It is very common in the natural sciences to have exact analytical results, but to lack the mathematical techniques to provide analytical solutions to the resulting equations. In many cases this is due to incomplete knowledge, so some future mathematician will come up with solutions that do not now exist. However, it is often the case that there do not exists closed-form solutions, or the problem is so large that the required calculations are infeasible. The latter is often the case with so-called complex systems---they are complex only in the sense that the solution space exceeds our capacity to calculate.
In such situations, the accepted research technique is to find approximate solutions for an appropriate range of model parameters. This book is devoted to providing techniques for this "computational" approach. The authors' preferred models are dynamic optimization models, and somewhat ironically, their presentation of the models (although not going beyond Bellman and Lucas-Stokey) is the more interesting part of the book. By contrast, their presentation of computational methods is elementary, basically describing a tool kit using the MatLab software environment. This is a serious error, because it leads the user away from useful computational techniques.
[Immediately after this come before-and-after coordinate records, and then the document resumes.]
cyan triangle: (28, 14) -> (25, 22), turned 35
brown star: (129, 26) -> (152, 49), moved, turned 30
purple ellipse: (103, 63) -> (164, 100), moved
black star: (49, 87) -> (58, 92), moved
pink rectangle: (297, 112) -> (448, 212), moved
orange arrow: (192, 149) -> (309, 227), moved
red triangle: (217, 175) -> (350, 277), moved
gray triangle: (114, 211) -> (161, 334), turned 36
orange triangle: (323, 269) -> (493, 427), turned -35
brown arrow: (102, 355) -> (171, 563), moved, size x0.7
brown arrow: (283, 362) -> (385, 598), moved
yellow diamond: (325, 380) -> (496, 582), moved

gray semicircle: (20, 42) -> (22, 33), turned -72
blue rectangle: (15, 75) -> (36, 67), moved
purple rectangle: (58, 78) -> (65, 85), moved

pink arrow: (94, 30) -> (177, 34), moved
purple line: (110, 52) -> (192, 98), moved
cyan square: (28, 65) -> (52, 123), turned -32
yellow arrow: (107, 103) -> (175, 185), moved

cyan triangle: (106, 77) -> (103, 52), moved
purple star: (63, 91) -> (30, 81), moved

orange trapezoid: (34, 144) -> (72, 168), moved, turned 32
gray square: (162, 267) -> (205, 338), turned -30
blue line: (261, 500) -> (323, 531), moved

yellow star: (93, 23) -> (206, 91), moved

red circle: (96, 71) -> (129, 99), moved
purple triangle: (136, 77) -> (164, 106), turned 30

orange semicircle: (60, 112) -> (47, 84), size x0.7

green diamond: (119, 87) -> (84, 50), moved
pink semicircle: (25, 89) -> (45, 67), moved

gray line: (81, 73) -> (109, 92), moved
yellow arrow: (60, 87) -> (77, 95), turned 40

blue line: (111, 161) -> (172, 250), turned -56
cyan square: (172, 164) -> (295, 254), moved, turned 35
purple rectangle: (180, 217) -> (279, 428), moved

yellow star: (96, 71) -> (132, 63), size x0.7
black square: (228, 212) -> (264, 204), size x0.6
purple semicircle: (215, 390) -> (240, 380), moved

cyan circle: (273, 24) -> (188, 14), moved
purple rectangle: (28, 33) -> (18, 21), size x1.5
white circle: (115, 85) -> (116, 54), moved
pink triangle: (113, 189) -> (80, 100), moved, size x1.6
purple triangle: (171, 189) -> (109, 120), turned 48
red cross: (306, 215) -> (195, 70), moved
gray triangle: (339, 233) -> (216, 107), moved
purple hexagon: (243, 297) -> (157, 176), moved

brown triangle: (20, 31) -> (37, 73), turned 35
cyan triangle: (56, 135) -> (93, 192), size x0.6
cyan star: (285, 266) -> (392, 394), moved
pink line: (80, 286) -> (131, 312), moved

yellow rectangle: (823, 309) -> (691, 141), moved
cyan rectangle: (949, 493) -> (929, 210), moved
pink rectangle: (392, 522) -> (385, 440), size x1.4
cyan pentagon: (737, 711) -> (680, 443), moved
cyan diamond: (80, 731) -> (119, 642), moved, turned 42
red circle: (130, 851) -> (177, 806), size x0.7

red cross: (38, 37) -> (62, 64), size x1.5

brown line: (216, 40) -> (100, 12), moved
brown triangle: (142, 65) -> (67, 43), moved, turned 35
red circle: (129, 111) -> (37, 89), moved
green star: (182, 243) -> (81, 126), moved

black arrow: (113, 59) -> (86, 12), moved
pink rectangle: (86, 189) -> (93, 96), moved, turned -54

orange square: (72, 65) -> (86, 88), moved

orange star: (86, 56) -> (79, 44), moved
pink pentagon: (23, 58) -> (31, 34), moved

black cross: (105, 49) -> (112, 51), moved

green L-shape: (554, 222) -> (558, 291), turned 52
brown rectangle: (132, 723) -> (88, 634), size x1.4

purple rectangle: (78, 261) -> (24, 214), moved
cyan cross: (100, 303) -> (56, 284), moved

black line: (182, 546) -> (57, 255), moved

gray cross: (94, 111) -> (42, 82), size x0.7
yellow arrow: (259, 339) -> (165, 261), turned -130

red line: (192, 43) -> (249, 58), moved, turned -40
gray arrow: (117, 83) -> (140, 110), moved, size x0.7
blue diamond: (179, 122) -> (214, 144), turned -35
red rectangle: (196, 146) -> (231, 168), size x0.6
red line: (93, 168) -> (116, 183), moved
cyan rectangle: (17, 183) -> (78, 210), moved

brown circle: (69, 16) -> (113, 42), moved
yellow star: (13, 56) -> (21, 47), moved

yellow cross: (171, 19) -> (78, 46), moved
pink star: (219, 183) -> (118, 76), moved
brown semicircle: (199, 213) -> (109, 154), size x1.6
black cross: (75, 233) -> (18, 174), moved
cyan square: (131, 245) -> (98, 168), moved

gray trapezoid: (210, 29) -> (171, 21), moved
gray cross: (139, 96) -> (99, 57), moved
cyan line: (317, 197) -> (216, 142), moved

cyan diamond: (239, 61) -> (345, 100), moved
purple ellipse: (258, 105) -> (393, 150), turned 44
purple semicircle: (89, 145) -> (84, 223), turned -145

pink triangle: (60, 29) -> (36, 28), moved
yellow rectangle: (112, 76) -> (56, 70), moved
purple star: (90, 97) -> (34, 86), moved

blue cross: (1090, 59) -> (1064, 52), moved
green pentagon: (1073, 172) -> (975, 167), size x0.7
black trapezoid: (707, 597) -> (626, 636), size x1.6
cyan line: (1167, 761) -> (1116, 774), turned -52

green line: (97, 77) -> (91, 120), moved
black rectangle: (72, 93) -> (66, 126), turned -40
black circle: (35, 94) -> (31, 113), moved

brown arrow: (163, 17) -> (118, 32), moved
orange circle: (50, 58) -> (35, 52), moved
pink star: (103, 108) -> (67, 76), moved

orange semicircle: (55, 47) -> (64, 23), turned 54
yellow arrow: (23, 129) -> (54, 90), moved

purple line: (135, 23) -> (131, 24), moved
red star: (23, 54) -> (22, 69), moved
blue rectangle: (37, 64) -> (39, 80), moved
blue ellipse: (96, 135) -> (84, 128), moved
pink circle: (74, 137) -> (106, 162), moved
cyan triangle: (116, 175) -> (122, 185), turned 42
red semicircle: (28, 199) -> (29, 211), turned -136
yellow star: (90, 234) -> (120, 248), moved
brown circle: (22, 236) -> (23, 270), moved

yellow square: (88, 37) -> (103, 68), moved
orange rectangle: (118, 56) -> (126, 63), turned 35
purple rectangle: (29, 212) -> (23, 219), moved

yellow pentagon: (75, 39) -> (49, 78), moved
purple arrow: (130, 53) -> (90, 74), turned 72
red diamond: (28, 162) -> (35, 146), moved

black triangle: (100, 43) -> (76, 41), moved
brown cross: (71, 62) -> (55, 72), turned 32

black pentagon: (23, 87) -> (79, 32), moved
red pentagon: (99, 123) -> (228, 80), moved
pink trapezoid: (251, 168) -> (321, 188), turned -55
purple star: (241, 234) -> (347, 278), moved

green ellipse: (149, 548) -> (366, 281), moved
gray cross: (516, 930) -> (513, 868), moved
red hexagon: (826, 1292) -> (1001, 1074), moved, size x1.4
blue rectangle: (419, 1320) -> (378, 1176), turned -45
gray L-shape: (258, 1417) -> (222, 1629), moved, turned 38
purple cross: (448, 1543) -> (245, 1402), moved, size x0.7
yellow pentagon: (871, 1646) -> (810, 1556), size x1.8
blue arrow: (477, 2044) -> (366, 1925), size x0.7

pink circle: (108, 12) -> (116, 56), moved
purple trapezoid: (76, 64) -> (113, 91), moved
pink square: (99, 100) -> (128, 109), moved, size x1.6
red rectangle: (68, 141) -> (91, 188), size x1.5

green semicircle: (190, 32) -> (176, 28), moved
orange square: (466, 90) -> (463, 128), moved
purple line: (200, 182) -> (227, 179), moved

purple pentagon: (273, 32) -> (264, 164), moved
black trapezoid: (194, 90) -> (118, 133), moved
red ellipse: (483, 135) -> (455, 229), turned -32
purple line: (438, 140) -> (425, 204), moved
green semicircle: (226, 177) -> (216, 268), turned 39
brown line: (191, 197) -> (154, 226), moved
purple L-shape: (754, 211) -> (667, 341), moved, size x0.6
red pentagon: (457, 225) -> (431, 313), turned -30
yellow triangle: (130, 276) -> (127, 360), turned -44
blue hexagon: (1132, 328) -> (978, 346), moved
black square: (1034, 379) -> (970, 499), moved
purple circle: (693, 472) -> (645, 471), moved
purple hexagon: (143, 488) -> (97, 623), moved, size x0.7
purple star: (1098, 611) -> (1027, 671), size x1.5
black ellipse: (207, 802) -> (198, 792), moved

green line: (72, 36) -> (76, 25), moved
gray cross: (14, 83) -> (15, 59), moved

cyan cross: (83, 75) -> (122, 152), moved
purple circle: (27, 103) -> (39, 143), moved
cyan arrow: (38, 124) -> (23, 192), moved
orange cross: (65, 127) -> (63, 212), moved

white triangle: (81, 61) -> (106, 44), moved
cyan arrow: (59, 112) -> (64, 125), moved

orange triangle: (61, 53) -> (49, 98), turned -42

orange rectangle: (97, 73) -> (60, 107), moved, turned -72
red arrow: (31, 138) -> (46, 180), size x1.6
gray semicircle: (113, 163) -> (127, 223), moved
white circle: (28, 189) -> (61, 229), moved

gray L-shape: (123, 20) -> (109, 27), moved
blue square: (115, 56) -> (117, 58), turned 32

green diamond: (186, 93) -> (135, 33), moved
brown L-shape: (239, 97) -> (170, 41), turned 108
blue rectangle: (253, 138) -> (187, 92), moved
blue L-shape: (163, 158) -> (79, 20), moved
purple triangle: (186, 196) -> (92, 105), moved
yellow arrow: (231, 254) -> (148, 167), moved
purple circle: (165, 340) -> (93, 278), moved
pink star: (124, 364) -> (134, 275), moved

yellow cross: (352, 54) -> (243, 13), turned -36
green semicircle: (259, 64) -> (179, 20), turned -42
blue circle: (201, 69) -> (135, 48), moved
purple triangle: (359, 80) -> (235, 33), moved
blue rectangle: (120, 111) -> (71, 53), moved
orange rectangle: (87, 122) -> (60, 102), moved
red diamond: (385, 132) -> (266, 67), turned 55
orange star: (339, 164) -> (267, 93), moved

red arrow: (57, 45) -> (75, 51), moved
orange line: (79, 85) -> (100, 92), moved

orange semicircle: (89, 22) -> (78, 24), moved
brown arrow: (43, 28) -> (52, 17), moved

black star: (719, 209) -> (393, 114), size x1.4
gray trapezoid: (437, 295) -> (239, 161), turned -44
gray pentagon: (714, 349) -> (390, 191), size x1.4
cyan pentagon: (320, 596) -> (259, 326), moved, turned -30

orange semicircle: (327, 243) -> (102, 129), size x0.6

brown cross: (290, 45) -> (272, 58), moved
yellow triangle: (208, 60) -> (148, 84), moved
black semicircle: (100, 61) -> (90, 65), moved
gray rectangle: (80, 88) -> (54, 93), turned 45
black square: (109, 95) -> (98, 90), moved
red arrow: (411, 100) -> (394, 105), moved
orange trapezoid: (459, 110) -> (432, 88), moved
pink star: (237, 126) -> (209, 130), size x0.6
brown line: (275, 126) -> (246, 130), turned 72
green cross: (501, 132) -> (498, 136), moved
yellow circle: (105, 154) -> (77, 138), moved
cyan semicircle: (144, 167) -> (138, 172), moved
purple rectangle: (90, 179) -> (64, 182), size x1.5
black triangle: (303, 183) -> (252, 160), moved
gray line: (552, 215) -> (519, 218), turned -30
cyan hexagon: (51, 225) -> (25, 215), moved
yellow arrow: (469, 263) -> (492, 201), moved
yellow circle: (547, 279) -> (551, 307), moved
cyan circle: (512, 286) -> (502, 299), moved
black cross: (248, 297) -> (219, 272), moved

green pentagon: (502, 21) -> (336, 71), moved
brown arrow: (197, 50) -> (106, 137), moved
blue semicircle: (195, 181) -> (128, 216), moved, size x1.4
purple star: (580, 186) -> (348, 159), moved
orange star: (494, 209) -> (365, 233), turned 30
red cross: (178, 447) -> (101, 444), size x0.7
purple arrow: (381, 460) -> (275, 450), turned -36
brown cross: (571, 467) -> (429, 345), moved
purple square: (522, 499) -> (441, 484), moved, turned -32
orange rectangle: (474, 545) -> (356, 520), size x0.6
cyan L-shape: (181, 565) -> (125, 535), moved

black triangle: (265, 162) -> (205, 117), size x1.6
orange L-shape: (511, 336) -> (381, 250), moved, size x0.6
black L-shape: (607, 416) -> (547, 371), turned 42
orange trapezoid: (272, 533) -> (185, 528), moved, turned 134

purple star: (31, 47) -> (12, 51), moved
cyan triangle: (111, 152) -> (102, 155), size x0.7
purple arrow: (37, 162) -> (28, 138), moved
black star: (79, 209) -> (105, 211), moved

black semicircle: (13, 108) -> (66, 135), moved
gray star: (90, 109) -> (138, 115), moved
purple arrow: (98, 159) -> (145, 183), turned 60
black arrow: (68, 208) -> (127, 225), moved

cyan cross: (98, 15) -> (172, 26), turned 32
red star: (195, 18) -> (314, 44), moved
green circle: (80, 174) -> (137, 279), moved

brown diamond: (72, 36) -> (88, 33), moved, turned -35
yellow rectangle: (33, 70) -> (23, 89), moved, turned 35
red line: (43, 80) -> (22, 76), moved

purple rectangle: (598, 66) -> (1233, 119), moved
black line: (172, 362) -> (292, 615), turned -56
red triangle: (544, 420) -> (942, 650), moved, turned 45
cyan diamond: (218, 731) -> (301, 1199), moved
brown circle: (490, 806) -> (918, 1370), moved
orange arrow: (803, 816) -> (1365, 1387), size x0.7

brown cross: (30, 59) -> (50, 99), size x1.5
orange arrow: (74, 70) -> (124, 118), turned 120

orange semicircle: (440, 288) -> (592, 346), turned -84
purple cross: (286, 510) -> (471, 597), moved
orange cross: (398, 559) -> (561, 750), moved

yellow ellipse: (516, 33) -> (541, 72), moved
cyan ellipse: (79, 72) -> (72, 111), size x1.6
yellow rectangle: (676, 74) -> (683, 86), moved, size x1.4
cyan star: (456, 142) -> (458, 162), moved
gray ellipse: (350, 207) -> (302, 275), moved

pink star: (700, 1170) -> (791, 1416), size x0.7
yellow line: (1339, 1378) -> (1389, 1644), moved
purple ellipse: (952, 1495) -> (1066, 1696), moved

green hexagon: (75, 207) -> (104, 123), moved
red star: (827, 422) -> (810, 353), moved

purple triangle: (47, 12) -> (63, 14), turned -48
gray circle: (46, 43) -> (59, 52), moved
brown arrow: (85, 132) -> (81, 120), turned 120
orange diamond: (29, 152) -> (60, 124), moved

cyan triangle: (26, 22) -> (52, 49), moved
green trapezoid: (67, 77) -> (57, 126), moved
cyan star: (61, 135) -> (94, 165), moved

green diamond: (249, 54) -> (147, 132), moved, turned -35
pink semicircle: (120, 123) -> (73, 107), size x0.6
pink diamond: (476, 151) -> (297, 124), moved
The book opens with techniques for solving linear equations and approximating roots to continuous functions. In fact, the user rarely needs to know such details, but rather should go to Mathematica or Maple software that can do a better job in 99% of the cases that a casual user will ever do knowing the few classical techniques used in this book. But the authors never mention any software except MatLab, which is good for some things but not very good for others.
The biggest gap in the books is its treatment of Markov processes, which are ubiquitous in models of choice and strategic interaction. Markov processes are classic examples of analytical models in which it is easy to write down the equilibrium and even the dynamics, but the equations are many orders of magnitude too numerous to solve in human dimensions of time and space. Moreover, in my estimation Markov models are much more important than dynamic optimization models, which presume much more information on the part of the decision-maker than is usually available (outside of an engineering context). Finanical economic is a mess in part because it makes assumptions that allow dynamic optimization to appear to provide useful solutions, but in fact more realistic behavioral models, taking seriously the information possessed by decision-makers, would be much more useful.
As an alternative to this book, I would look at Judd and Tesfatsion's Handbook of Computational Economic and the many references therein.